◆ **Your objective**:
Find the word "Federal" in the listing, and copy out each line where it turns up.

◆ **Entries provided**:

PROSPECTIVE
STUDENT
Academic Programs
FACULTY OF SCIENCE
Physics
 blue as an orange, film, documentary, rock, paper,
---
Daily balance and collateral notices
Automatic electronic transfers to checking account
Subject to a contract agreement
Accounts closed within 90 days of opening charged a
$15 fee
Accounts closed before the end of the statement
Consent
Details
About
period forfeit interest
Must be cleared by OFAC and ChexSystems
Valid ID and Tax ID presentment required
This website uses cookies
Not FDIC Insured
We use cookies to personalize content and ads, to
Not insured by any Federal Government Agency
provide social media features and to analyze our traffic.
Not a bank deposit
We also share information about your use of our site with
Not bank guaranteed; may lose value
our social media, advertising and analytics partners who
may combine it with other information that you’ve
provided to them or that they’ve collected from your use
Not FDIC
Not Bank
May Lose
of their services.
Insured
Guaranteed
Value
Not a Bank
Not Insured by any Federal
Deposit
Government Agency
* * *
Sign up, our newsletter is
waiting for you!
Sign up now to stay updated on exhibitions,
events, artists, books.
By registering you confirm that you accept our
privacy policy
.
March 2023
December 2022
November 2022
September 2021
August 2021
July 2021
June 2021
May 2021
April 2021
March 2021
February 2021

◆ **Result below**:
Not insured by any Federal Government Agency
Not Insured by any Federal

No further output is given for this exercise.